A lei ainda menciona a revogação nos casos em que o donatário atenta contra a vida do doador; ou comete ofensa física a ele; ou, ainda, recusa ministrar alimentos dos quais o doador necessitava. Em quaisquer destas hipóteses, o doador pode recorrer ao Judiciário para que o beneficiário de sua doação faça a devolução da coisa doada.

10/10/2018

Já dizia o poeta Vinícius de Moraes: “tantas você fez, que ela cansou, porque você, rapaz, abusou da regra três, onde menos vale mais”. Existem princípios que, não apenas no mundo jurídico, mas na vida social de todos nós, devem estar sempre presentes para preservarmos o equilíbrio de um importante núcleo da nossa sociedade, que é a família.
É na família que tudo começa, nela nos fundamos e nos tornamos indivíduos na grande engrenagem social.

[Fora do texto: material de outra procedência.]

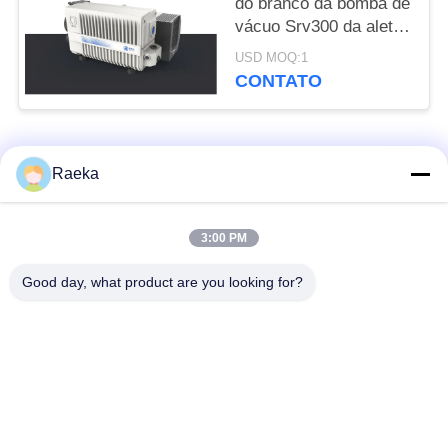
do branco da bomba de
vácuo Srv300 da aleta
da única fase 300
USD MOQ:1
M3/H
CONTATO
Categorias populares
Todos
Raeka
bomba de vácuo
Bomba de vácuo do
3:00 PM
giratória da aleta
rolo
Good day, what product are you looking for?
Bomba de vácuo
bomba de vácuo de
seca do parafuso
raizes
Bomba de vácuo de
sistema de bomba do
impulsionador
vácuo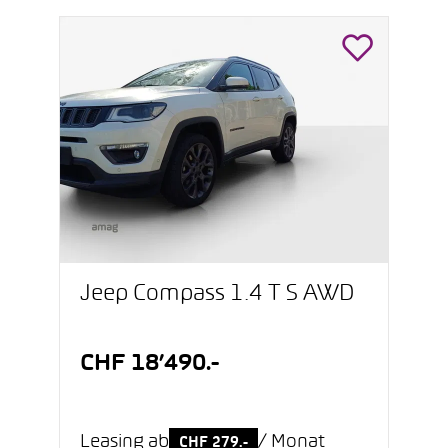
Jeep Compass 1.4 T S AWD
CHF 18’490.-
Leasing ab
/ Monat
CHF 279.-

Ao longo do relacionamento familiar, e como bem diz a música de Toquinho e Vinícius, os momentos felizes vão deixando raízes, os quais resultam em algumas atitudes que se refletem no campo do Direito. Uma delas é a doação. A doação é um ato de liberalidade pelo qual alguém transfere algum bem para outra pessoa, que o aceita.
No ambiente familiar, a doação pode acontecer entre cônjuges e entre pais e filhos, por exemplo. Mas, no meio do caminho podem ocorrer determinadas situações que levam o doador a repensar o ato de liberalidade feito. E, às vezes, chega um momento em que o doador simplesmente “perde a esperança” e deseja cancelar a doação feita.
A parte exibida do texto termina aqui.